Tuesday, February 10, 2009

Swagger on a hundred, thousand...nothing?


When someone asks a deep, philosophical question I usually try my best to reflect and consider all possible responses before answering. So when my dear friend Amelia asked "Why doesn't Kanye West just get some pu-nani instead of wearing it on his head?" I took my time and thought about it. In fact I thought about it a lot and still, no answer. I queried family and friends. I shook a magic eight ball. I even considered converting from my nothingism to Buddhism to try and find enlightenment but that, I figured, was a bit much. It seemed I would live in the dark, uninformed and unsatisfied about this one forever. Until it came to me. That's right ladies and gents, I had an aha moment. Kanye West is a black man with a mullet because he is certified cray cray. The answer was so simple and apparent I had been overlooking it all along. I know dude has been through a lot this year, but talk about wearing your emotions on  your sleeve (and your head). Somebody who loves him needs to have an emergency intervention and I mean yesterday. I love you Yeezy but the hair, the emo album and the faux Michael Jackson garb all combined? A girl can only take so much. 

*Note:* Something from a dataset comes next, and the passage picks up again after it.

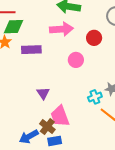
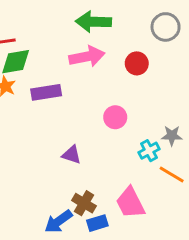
pink circle: (76, 60) -> (115, 117), moved
purple triangle: (43, 93) -> (72, 155), turned -32
pink trapezoid: (60, 116) -> (130, 203), moved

A Letter from the Editor: to my Fan(s)


Ok so maybe I don't have multiple fans quite yet...maybe ( just maybe) I only have one real fan. Maybe his name is Paris Kirk. Like all ambitious writers, when I started blogging last summer I had major plans to post something at least three times a week. I figured hey, I have no job and an opinion about everything this should be easy right? Wrong. Since I have moved to Atlanta I have treated my blog like a red headed step child. Seeing that red hair among blacks is rare and usually only occurs in those mixed kids that make you think something mixed wrong, this is especially bad. Because I don't have the money ( and possibly not the talent) for a publicist just yet, I figured it is only appropriate that I issue a letter of apology to my fan(s) for my negligence. So here goes:


Paris...um..err... I mean Everyone, 
Thank you for all your support. You mean the world to me, and I mean that in the most Toni Braxton way possible. If it weren't for you reading, the fact that I think I am a writer would be less true than it already is. Other than Maleah none of you are biologically obligated to read anything that I write- and for that I am thankful. (Paris) Please forgive me, from now I blog rain, sleet or shine.

I'm back ( for real for real) and this time I am doing it for my fans (cough Paris). Just keep in mind that I'm and artist...and I'm sensitive about my sh*t. Enjoy!